Work instructions: Where the records appear below, transcribe them exactly, leaving none out.

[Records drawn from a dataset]
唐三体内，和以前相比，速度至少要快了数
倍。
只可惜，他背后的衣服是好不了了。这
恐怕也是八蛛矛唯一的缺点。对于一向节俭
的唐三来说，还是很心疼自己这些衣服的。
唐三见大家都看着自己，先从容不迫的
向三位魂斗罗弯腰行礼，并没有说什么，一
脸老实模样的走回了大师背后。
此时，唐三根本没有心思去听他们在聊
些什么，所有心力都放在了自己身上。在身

Answer to this problem:
唐三体内，和以前相比，速度至少要快了数
倍。
只可惜，他背后的衣服是好不了了。这
恐怕也是八蛛矛唯一的缺点。对于一向节俭
的唐三来说，还是很心疼自己这些衣服的。
唐三见大家都看着自己，先从容不迫的
向三位魂斗罗弯腰行礼，并没有说什么，一
脸老实模样的走回了大师背后。
此时，唐三根本没有心思去听他们在聊
些什么，所有心力都放在了自己身上。在身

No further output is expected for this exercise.